The International Committee of the Red Cross, or ICRC, has digitized and placed online World War I POW Records. Eight million soldiers and 2 million civilians were captured and sent to POW camps during WWI. About 80% of these records are online and the database is searchable for free. The other 20% should be online by the end of the year.
The ICRC is over a 150 years old. It was started in 1863, and is based in Geneva, Switzerland. According to their website, “They work worldwide to provide humanitarian help for people affected by conflict and armed violence and to promote the laws that protect victims of war.” They are a neutral and independent organization.

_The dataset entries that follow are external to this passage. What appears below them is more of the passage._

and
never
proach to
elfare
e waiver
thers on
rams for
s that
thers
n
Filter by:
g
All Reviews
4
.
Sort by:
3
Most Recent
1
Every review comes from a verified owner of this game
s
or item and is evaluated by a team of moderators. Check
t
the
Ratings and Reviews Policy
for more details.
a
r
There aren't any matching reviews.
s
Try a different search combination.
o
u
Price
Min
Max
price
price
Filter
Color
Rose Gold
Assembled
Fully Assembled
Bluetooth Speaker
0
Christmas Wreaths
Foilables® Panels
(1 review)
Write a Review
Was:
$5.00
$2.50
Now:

If you know your relative (or friend) was a POW in WWI, you can search and find an index card with their name, service number, birthdate, and a reference number to the list containing their name. You might have to do a little searching after the cards come up. I noticed they are not in exact alphabetical order.

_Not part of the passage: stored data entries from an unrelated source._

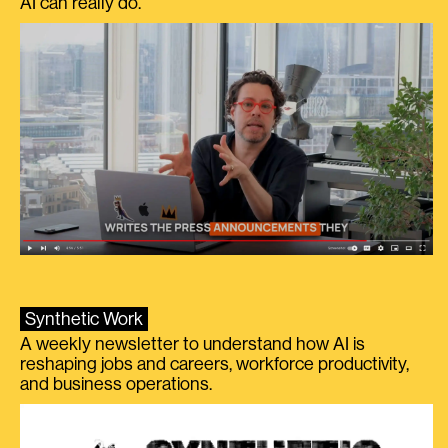
AI can really do.
Synthetic Work
A weekly newsletter to understand how AI is
reshaping jobs and careers, workforce productivity,
and business operations.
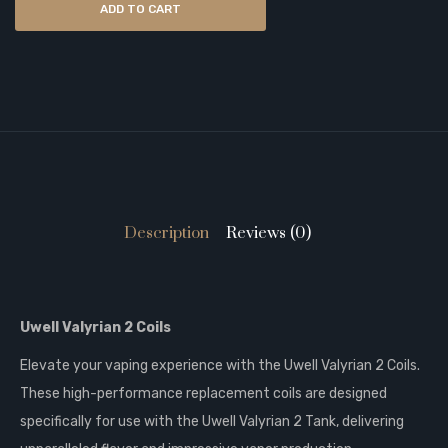
ADD TO CART
Description
Reviews (0)
Uwell Valyrian 2 Coils
Elevate your vaping experience with the Uwell Valyrian 2 Coils.
These high-performance replacement coils are designed
specifically for use with the Uwell Valyrian 2 Tank, delivering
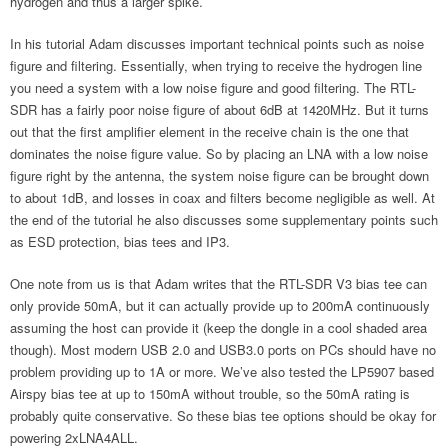
hydrogen and thus a larger spike.
In his tutorial Adam discusses important technical points such as noise
figure and filtering. Essentially, when trying to receive the hydrogen line
you need a system with a low noise figure and good filtering. The RTL-
SDR has a fairly poor noise figure of about 6dB at 1420MHz. But it turns
out that the first amplifier element in the receive chain is the one that
dominates the noise figure value. So by placing an LNA with a low noise
figure right by the antenna, the system noise figure can be brought down
to about 1dB, and losses in coax and filters become negligible as well. At
the end of the tutorial he also discusses some supplementary points such
as ESD protection, bias tees and IP3.
One note from us is that Adam writes that the RTL-SDR V3 bias tee can
only provide 50mA, but it can actually provide up to 200mA continuously
assuming the host can provide it (keep the dongle in a cool shaded area
though). Most modern USB 2.0 and USB3.0 ports on PCs should have no
problem providing up to 1A or more. We’ve also tested the LP5907 based
Airspy bias tee at up to 150mA without trouble, so the 50mA rating is
probably quite conservative. So these bias tee options should be okay for
powering 2xLNA4ALL.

Once you find your person, hover over the card and a message will pop up, “More information about this person.” Click to go to the next page where you need to enter the reference number. It then takes you to the actual record. Some POW’s have more than one record. I got a real eerie feeling when I viewed my first card and record. It’s like a window back in time.
You can zoom in and out, print it, save it, send to friends or post on social medial. It even asks if you need translation. If you get stuck, or can’t figure out something, there’s lot of help on the website.

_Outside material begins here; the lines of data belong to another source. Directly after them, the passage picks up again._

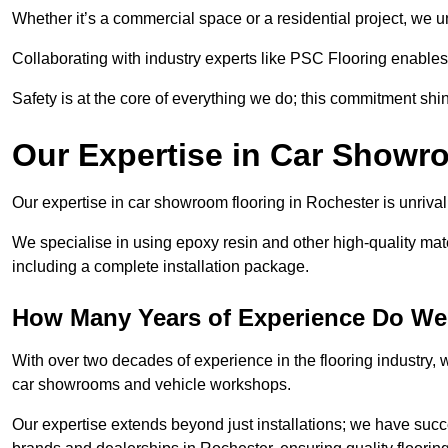
Whether it’s a commercial space or a residential project, we 
Collaborating with industry experts like PSC Flooring enables
Safety is at the core of everything we do; this commitment shin
Our Expertise in Car Showr
Our expertise in car showroom flooring in Rochester is unrival
We specialise in using epoxy resin and other high-quality mate
including a complete installation package.
How Many Years of Experience Do We
With over two decades of experience in the flooring industry, we
car showrooms and vehicle workshops.
Our expertise extends beyond just installations; we have suc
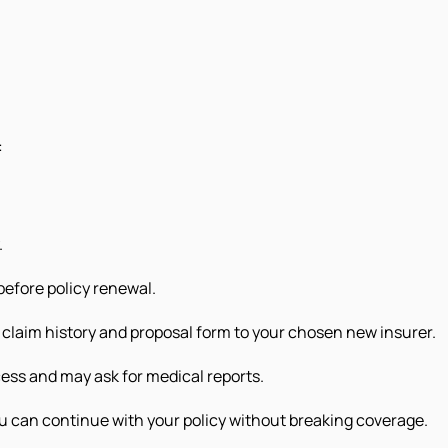
:
.
before policy renewal.
claim history and proposal form to your chosen new insurer.
cess and may ask for medical reports.
u can continue with your policy without breaking coverage.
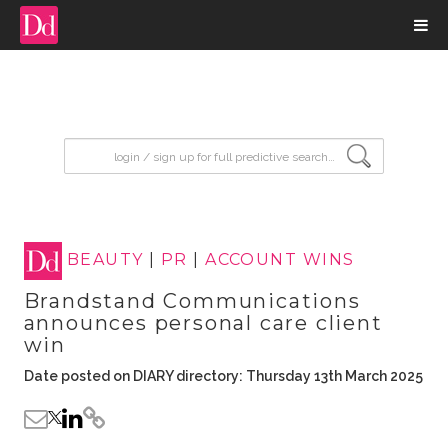
input search
BEAUTY
|
PR
|
ACCOUNT WINS
Brandstand Communications
announces personal care client
win
Date posted on DIARY directory: Thursday 13th March 2025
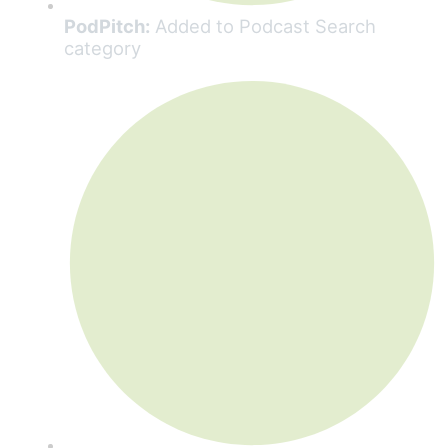
PodPitch:
Added to Podcast Search
category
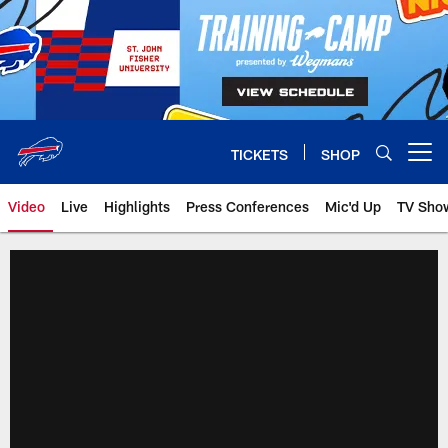
Skip
to
main
content
TICKETS
SHOP
Open menu button
Video
Live
Highlights
Press Conferences
Mic'd Up
TV Sho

There’s three other sections called, “Postcards,” “Camp Reports,” (nice interactive map there) and “Accounts,” where you can learn more about the prisoner-of-war and internment camps through ICRC historical records
If you like history, or want to know more about World War I, then this is the place for you. Lots of things to explore.
It’s great these soldiers and civilians are getting recognition. They deserve our respect and admiration for their courageous duty during a very difficult time in history. If one of your ancestors is in this database, stand proud. The world would be a very different place had they not fought for their countries.